§ Exercise goal: From the line containing "Outline any instance" down to the final line of the entries below, return each line exactly and drop the pictures.

- Opening Delimiter -

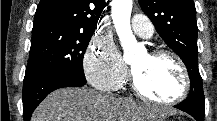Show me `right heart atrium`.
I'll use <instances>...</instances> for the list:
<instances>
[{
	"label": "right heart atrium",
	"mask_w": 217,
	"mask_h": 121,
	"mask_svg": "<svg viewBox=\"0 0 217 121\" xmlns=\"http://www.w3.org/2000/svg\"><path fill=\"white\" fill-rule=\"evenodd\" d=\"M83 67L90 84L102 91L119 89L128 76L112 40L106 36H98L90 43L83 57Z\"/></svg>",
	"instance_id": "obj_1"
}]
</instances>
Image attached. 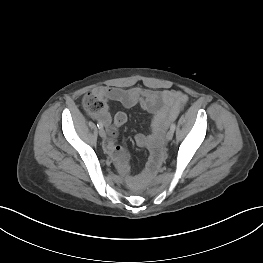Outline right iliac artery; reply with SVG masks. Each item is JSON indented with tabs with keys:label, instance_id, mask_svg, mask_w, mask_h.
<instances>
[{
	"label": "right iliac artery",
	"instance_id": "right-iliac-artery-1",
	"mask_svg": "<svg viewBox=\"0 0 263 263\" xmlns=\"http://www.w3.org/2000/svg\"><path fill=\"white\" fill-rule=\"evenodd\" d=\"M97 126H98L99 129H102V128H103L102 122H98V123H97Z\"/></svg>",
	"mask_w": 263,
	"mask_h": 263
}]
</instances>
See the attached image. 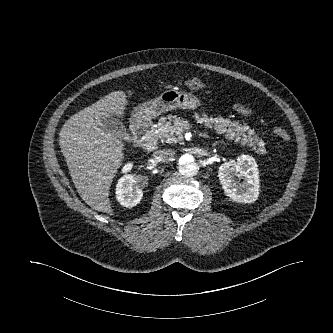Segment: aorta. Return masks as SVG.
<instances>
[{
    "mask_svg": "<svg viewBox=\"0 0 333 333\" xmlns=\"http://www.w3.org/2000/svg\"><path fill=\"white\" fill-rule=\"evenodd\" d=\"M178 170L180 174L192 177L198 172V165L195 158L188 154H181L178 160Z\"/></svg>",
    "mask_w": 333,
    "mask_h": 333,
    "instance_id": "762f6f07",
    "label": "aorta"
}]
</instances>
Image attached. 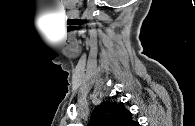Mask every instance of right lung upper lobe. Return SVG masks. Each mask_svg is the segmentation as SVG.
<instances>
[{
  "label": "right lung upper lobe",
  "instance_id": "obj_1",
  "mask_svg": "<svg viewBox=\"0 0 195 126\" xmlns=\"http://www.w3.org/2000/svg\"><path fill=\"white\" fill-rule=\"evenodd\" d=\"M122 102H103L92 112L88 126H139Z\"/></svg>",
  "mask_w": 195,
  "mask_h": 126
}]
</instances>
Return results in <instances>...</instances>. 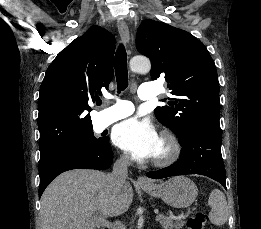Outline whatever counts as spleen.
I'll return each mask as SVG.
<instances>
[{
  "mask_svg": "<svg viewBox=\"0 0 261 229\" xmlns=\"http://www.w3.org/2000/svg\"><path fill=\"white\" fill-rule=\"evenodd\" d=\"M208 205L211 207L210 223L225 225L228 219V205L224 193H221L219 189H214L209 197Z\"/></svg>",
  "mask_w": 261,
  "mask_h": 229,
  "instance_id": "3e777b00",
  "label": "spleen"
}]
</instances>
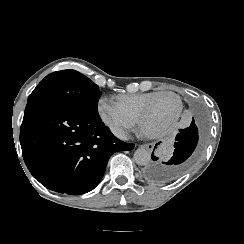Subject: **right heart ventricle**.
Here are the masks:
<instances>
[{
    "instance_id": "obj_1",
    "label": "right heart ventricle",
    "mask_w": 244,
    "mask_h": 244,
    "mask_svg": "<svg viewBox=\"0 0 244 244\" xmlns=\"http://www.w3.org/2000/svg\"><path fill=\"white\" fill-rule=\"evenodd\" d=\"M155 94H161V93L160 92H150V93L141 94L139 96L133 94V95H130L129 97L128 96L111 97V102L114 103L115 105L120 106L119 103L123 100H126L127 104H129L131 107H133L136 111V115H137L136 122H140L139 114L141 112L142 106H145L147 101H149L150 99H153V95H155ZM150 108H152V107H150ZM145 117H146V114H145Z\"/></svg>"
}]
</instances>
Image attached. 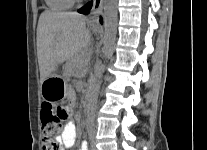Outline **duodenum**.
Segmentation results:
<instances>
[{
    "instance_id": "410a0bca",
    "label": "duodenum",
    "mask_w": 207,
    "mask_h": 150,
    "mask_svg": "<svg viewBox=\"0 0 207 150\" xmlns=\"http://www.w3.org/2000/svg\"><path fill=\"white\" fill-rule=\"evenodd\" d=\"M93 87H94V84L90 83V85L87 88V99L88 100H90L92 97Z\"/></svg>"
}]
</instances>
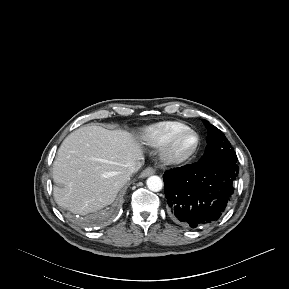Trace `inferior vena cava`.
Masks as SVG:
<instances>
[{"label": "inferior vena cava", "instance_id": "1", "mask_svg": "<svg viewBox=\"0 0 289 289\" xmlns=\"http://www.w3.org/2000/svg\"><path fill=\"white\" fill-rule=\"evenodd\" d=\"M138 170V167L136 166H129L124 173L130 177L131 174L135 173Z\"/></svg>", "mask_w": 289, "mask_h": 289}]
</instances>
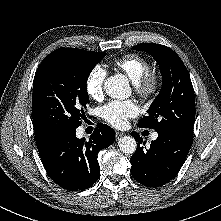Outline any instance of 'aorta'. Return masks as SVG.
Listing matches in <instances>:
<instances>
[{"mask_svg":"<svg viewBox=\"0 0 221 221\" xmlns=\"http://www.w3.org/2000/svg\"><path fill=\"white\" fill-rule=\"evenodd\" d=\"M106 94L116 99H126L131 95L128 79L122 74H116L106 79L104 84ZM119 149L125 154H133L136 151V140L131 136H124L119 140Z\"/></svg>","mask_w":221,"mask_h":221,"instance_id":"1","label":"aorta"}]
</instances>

- Closing Delimiter -

§ Solution to the exercise:
Outline any instance of 'aorta'. Return masks as SVG.
Listing matches in <instances>:
<instances>
[{"mask_svg":"<svg viewBox=\"0 0 221 221\" xmlns=\"http://www.w3.org/2000/svg\"><path fill=\"white\" fill-rule=\"evenodd\" d=\"M106 94L116 99H126L131 95L128 79L122 74H116L106 79L104 84ZM119 149L125 154H133L136 151V140L131 136H124L119 140Z\"/></svg>","mask_w":221,"mask_h":221,"instance_id":"1","label":"aorta"}]
</instances>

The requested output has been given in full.